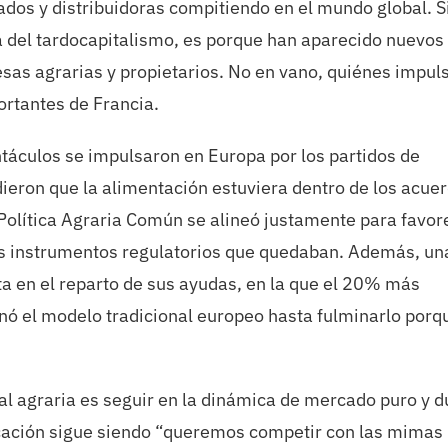
dos y distribuidoras compitiendo en el mundo global. S
a del tardocapitalismo, es porque han aparecido nuevos
as agrarias y propietarios. No en vano, quiénes impul
ortantes de Francia.
ntáculos se impulsaron en Europa por los partidos de
eron que la alimentación estuviera dentro de los acue
 Política Agraria Común se alineó justamente para favor
os instrumentos regulatorios que quedaban. Además, un
a en el reparto de sus ayudas, en la que el 20% más
nó el modelo tradicional europeo hasta fulminarlo porq
nal agraria es seguir en la dinámica de mercado puro y d
dicación sigue siendo “queremos competir con las mimas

+++++

Aim of the exercise = Only one stretch of the data is wanted: the lines from the one with "os instrumentos regulatorios" through the last, repeated exactly.

Exercise result =
os instrumentos regulatorios que quedaban. Además, un
a en el reparto de sus ayudas, en la que el 20% más
nó el modelo tradicional europeo hasta fulminarlo porq
nal agraria es seguir en la dinámica de mercado puro y d
dicación sigue siendo “queremos competir con las mimas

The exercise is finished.